[The data Boundary: Start]

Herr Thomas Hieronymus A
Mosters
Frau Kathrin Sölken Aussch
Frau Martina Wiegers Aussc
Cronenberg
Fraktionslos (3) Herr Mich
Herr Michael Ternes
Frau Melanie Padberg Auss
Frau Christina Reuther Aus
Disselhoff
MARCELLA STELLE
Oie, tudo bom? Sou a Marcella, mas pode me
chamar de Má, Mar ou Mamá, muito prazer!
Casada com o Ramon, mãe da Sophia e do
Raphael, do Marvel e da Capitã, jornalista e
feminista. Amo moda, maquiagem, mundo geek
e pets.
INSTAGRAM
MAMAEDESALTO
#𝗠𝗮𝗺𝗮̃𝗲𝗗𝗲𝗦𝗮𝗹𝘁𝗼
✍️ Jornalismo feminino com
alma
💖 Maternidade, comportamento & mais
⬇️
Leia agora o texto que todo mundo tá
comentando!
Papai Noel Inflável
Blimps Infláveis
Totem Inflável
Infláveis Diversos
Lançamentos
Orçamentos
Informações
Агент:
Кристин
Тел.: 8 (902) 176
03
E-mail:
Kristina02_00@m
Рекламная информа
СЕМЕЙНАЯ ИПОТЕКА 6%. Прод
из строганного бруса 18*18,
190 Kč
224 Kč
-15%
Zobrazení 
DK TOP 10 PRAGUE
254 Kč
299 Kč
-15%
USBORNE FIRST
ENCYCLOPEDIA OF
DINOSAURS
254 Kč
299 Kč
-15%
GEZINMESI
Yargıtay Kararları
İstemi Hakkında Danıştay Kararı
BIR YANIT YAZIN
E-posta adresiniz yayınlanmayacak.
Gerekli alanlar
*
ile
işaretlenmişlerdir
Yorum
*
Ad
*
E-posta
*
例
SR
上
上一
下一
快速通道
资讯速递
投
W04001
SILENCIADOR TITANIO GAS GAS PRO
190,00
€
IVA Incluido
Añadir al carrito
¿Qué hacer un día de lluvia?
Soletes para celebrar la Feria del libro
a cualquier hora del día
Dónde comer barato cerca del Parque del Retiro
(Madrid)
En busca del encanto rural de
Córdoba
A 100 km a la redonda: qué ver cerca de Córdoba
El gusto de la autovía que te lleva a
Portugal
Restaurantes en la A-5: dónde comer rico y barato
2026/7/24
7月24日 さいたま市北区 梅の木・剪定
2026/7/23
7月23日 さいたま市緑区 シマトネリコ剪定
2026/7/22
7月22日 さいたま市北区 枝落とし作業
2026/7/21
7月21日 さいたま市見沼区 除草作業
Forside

[The data Boundary: End]

[Exercise description] Nothing but the line with "7月24日 さいたま市北区 梅の木・剪定" and the lines after it, through the end of the material, should appear in the output, word for word.

[Written answer]
7月24日 さいたま市北区 梅の木・剪定
2026/7/23
7月23日 さいたま市緑区 シマトネリコ剪定
2026/7/22
7月22日 さいたま市北区 枝落とし作業
2026/7/21
7月21日 さいたま市見沼区 除草作業
Forside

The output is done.